Experiments have taken place at the University of Waterloo (Canada) with a sugar extracted from marine plants, which allows the inner walls of artificial bypasses to behave like natural ones.
Bypasses used to surgically replace parts of blood vessels (in particular coronary arteries) damaged by a heart attack, occlusions or other diseases, may become even more efficient in the future, thanks to a combination of nanotechnology and, above all, a complex sugar extracted from algae, with properties that appear extremely useful.
The molecule in question is called fucoidan. It has a chemical structure like that of the anticoagulant heparin and this feature could significantly help increase the success in bypasses performed with artificial vessels.

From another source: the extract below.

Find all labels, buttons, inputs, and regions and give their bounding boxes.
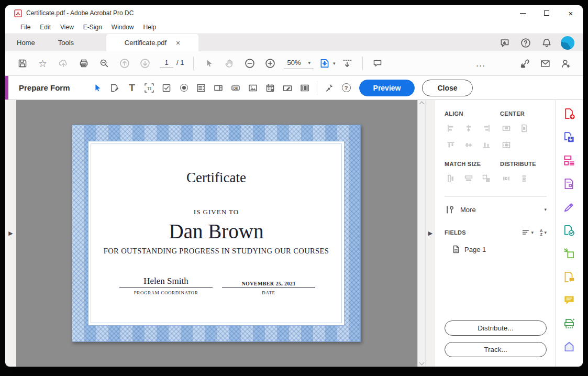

Usually, when a bypass is performed, a surgeon attempts to remove a patient's own blood vessel and transplant it where needed. However, this is often not possible, especially when the bypass involves the smallest vessels, which have diameters of just a few millimetres. In these cases, synthetic vessels made from plastic polymers are used. However, these have several disadvantages. The first is that once inserted they do not encourage epithelial cells (which usually line blood vessels) to take root inside them, thus increasing the risk of new thromboses forming.
Strengthening natural 'adhesives'
However, as researchers at the University of Waterloo (Canada) have shown in an article published in the scientific journal Bioactive Materials, if the inner surface of the artificial vessel is covered with nanoparticles of fucoidan, distributed according to a technique called micropatterning (which promotes the homogeneous distribution of the molecule) things are very different.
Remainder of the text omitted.